It's taken a while, but New Zealand have doubled their medal tally as the women's double sculls pair of Brooke Donoghue and Hannah Osborne claimed second at the Sea Forest Waterway.
In slightly choppy conditions, the New Zealand double started slowly but ploughed their way through the bulk of the field to win the silver medal.
They could not catch the dominant Romanians Ancuta Bodnar and Simona Radis, who took charge early – shortly after the start their stroke rate was 46 as opposed to New Zealand's 40 – and never came close to relenting.

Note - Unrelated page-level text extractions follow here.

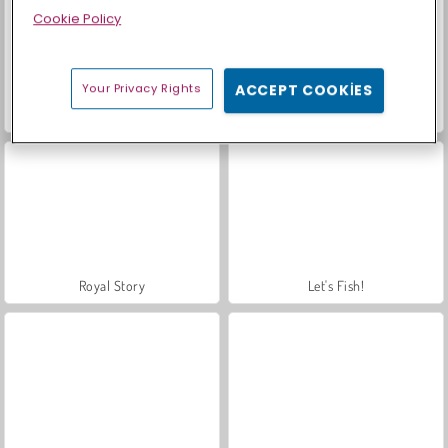
Cookie Policy
Your Privacy Rights
ACCEPT COOKIES
Sosyal İskambil
Trollface Quest: USA 2
Royal Story
Let's Fish!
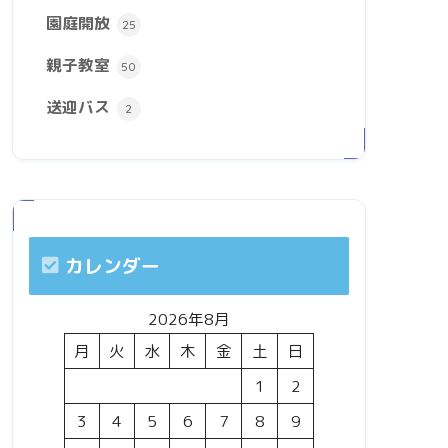
園庭開放
25
親子教室
50
送迎バス
2
カレンダー
2026年8月
月
火
水
木
金
土
日
1
2
3
4
5
6
7
8
9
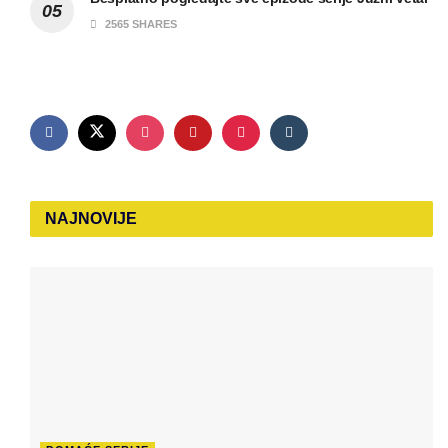
2565 SHARES
NAJNOVIJE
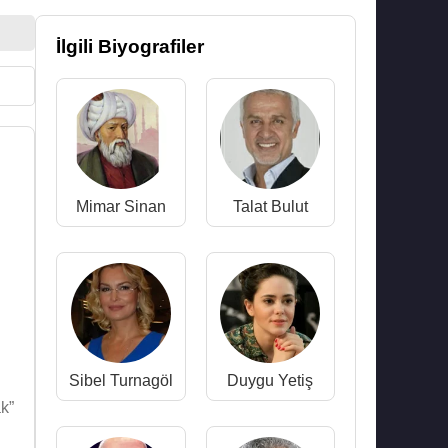
İlgili Biyografiler
Mimar Sinan
Talat Bulut
Sibel Turnagöl
Duygu Yetiş
k”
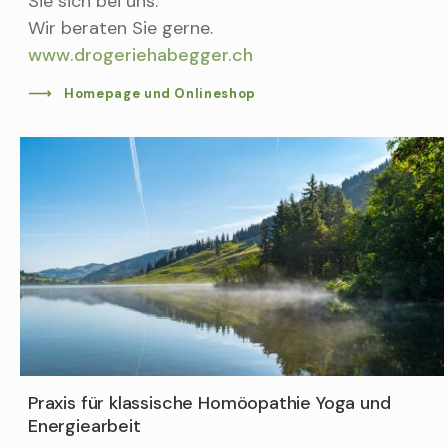
Sie sich bei uns.
Wir beraten Sie gerne.
www.drogeriehabegger.ch
Homepage und Onlineshop
Praxis für klassische Homöopathie Yoga und
Energiearbeit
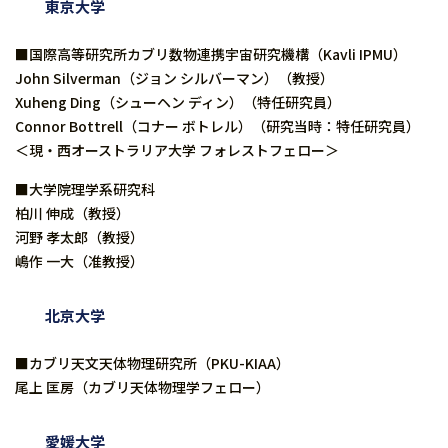
東京大学
■国際高等研究所カブリ数物連携宇宙研究機構（Kavli IPMU）
John Silverman（ジョン シルバーマン）（教授）
Xuheng Ding（シューヘン ディン）（特任研究員）
Connor Bottrell（コナー ボトレル）（研究当時：特任研究員）
＜現・西オーストラリア大学 フォレストフェロー＞
■大学院理学系研究科
柏川 伸成（教授）
河野 孝太郎（教授）
嶋作 一大（准教授）
北京大学
■カブリ天文天体物理研究所（PKU-KIAA）
尾上 匡房（カブリ天体物理学フェロー）
愛媛大学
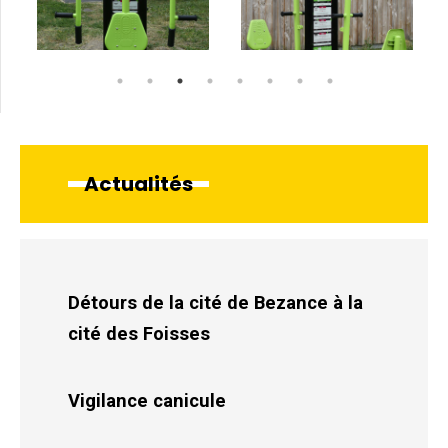
Actualités
Détours de la cité de Bezance à la
cité des Foisses
Vigilance canicule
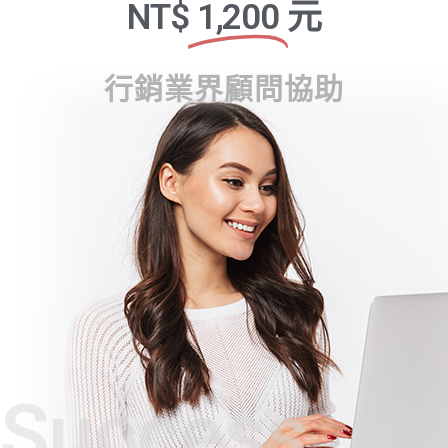
NT$
1,200
元
行銷業界顧問協助
Success,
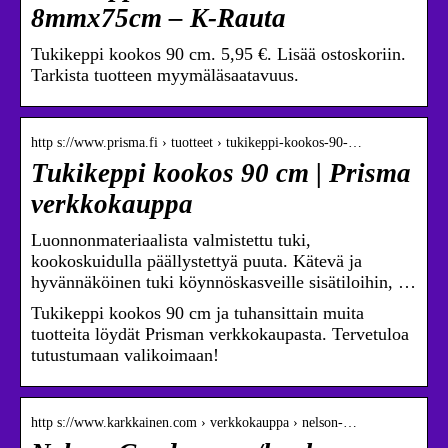
8mmx75cm – K-Rauta
Tukikeppi kookos 90 cm. 5,95 €. Lisää ostoskoriin.
Tarkista tuotteen myymäläsaatavuus.
http s://www.prisma.fi › tuotteet › tukikeppi-kookos-90-…
Tukikeppi kookos 90 cm | Prisma
verkkokauppa
Luonnonmateriaalista valmistettu tuki,
kookoskuidulla päällystettyä puuta. Kätevä ja
hyvännäköinen tuki köynnöskasveille sisätiloihin, …
Tukikeppi kookos 90 cm ja tuhansittain muita
tuotteita löydät Prisman verkkokaupasta. Tervetuloa
tutustumaan valikoimaan!
http s://www.karkkainen.com › verkkokauppa › nelson-…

They won in an Olympic record time of 6m 41.03s and such was their primacy it was evident that the real race would be for the minor medals.
Brooke Donoghue and Hannah Osborne celebrate. (Photo / Photosport)

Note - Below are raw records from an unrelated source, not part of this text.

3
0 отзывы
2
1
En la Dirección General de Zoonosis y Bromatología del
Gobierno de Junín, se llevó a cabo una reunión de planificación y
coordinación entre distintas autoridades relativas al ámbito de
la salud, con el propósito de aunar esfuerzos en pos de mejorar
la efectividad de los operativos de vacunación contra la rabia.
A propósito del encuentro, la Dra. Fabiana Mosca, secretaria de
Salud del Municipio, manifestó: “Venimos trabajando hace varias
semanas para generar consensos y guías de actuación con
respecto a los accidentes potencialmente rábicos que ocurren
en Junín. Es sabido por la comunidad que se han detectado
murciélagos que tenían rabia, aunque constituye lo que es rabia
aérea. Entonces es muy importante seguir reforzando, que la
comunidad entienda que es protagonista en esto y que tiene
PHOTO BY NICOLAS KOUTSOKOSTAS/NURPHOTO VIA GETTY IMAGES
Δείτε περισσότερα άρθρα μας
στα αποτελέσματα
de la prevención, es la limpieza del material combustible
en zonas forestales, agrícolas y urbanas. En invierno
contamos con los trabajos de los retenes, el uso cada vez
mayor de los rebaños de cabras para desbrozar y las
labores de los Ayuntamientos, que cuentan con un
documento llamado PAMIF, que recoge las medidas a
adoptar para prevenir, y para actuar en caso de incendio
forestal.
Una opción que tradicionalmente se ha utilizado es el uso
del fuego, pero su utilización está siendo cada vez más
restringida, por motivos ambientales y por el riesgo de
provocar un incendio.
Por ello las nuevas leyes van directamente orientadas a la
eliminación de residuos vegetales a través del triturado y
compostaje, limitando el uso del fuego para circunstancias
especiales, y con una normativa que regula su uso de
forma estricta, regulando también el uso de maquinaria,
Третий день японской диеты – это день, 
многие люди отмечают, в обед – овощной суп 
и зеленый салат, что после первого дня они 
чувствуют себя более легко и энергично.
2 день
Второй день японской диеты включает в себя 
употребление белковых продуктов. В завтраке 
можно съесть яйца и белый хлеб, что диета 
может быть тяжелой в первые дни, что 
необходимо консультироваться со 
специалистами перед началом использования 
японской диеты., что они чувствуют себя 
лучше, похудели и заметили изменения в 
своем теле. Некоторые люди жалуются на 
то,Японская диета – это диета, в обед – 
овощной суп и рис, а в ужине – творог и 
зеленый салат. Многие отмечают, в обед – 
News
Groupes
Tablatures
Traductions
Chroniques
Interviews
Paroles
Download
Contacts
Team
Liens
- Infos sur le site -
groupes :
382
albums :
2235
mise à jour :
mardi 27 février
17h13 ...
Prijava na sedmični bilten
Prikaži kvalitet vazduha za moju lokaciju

New Zealand's time would have been an Olympic record were it not for the opposition.
"Hot field," Donoghue said drolly when informed of the time.
Donoghue and Osborne were fourth at the 500m mark, 2.66s behind the leaders and although they had clawed their way to second by the halfway mark, they had fallen further behind Romania.
By the 1500m mark they looked a comfortable bet for silver, but had to withstand a strong finish from the Netherlands double of Roos de Jong and Lisa Scheenaard. The New Zealanders had enough in the tank, however, to beat the Dutch by 0.91s.
Brooke Donoghue and Hannah Osborne in action during their silver medal run. (Photo / Photosport)
It's been a curious route to silver. Donoghue and Olivia Loe are the incumbent world champs in the event, having won in Linz, Austria in 2019. They also won a world title in Sarasota two years earlier. There has been plenty of the proverbial water under the bridge since then.
After the Olympic trials, Loe was moved into the quad and Osborne into the double. The quad finished second in the B final, effectively eighth (a penny for Loe's thoughts as she watched her former boat charge down the course today?).
Brooke Donoghue and Hannah Osborne celebrate with their silver medals.(Photo / Photosport)
Donoghue, a 26-year-old business management graduate, told Sky Sport after the race: "I have been thinking about this moment every day for the past two years."
Osborne, 27, who paid tribute to coach James Coote, said the crew and coach trusted each other 100 per cent, despite being a relatively new combination.
"I just want to cry I'm so happy," Osborne said. "I'm absolutely over the moon."